Qui si apre un campo immenso di lavoro di ricerca, perché accanto a quella prospettiva di
misericordia e di accoglienza nei confronti dei divorziati occorre riprendere in
considerazione tutta la concezione del sacramento del matrimonio affinché, con lo sguardo
fisso all'ideale proposto da Paolo in Efesini 5, 22-33, un amore tra marito e
moglie così sicuro e forte come l'amore tra Cristo e la sua Chiesa, si tenga conto
di tutte le tappe intermedie che occorre percorrere per raggiungere questo ideale.
Ma per centrare questo obiettivo le comunità cristiane devono anche operare una netta
distinzione tra incapacità e immoralità. Dobbiamo imparare tutti ad essere meno
moralisti. Si chiede un grande teologo pastorale austriaco, Paul M. Zulehner:
"La fedeltà fallisce perché noi siamo moralmente infedeli o perché oggi essere
fedeli è notevolmente più difficile?... Al paralitico non serve proprio a niente che lo
si esorti a correre più veloce. Anzi, l'esortazione gli pianterà solo in modo ancora
più doloroso nella coscienza la percezione che egli è paralitico e proprio non può
correre. Similmente avviene a molti contemporanei: la fredda predica morale scoraggia
perché dà un nome all'incapacità e la eleva alla coscienza nella sua ineludibile
asprezza, ma non la elimina".
Dobbiamo essere realisti. E' la nostra attuale condizione umana, quella che viviamo
tutti e tutti i giorni, che ci porta ad instaurare relazioni fragili. Questa fragilità
nasce da cause sociali e culturali che non devono rappresentare un facile alibi ma che non
dobbiamo neppure sottovalutare. Certo: io resto libero, ma al contempo vivo in un certo
ambiente di lavoro, con un certo stile di vita, frastornato da una serie di richiami
consumistici, di modelli, dalla televisione, da Internet ( un ragazzo si è separato da
sua moglie perché l'aveva tradita virtualmente tramite Internet!). Non si può
attribuire la causa di un fallimento esclusivamente alla cattiva volontà dei partner. Il
lavoro da fare, anche da un punto di vista pastorale e non solo consultoriale, non
è cambiare la situazione ma gestirla: gestire la fragilità delle nostre relazioni
di coppia, sapendo che si tratta di un cammino, spesso un cammino difficile.
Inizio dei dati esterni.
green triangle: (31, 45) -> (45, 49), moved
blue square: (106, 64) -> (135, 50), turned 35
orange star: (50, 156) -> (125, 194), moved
Ma - senza per questo sentirci minimalisti - sarebbe già un bel passo avanti se
riuscissimo a vedere sul volto di chi ha fallito l'esperienza matrimoniale, o di chi si
appresta a ricominciarla, una persona che soffre, sapendo che non esiste un rapporto di
causa-effetto tra sofferenza e peccato. Gesù ci dà l'esempio di questo discernimento, e
se la Chiesa non lo fa non coglie l'insegnamento profondo del Maestro. Gesù non è mai
passato accanto alla sofferenza senza fermarsi, non si è mai sottratto all'incontro con
chi soffre, non ha rivendicato cose più importanti da fare, non ha mai anteposto i
principi alla pratica della misericordia.
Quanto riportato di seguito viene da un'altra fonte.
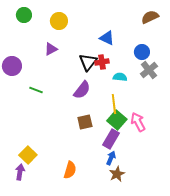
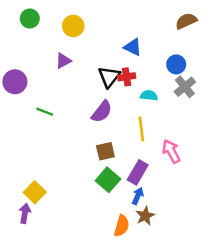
green square: (117, 120) -> (108, 180), moved
orange semicircle: (70, 170) -> (122, 226), moved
Attraverso la sofferenza (che pure non è un valore assoluto, perché si trasformerebbe in
masochismo), Egli però cambia il cuore dell'essere umano, e questo cambiamento realizzato
attraverso vie misteriose e spesso non lineari è invece il valore fondamentale che noi
dobbiamo cogliere. Condannare e giudicare separazione e divorzio senza capire la
complessità culturale in cui questi eventi sono inseriti, come abbiamo timidamente
cercato di intravedere, senza tener conto che la fragilità si riscontra in tutte le
relazioni umane e non solo nel matrimonio, e consentendo a quella fobia della
sessualità che caratterizza molte relazioni ecclesiali, si rivela un atteggiamento di
grande superficialità, nei confronti di uomini e donne che come Matteo e Sandra sono
oppressi da pesi che fanno fatica a portare.
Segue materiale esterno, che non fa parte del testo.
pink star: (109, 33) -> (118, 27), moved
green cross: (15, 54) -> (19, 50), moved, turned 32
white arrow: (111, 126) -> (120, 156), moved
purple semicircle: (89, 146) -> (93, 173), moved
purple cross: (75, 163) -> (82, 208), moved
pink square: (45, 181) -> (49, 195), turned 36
Questo è il messaggio che vorrei lasciare oggi. In definitiva un messaggio di speranza
per tutti: per chi è impegnato in un'azione pastorale con le coppie, di fondamentale
importanza nella Chiesa; a chi si sente una famiglia "normale" e forse al riparo
dai problemi che abbiamo trattato oggi; e a chi, come appunto Sandra e Matteo, vive invece
il dramma, profondo e inesprimibile, dello scacco, che deve sempre essere letto in
un'ottica di grande rispetto, e soprattutto in umiltà.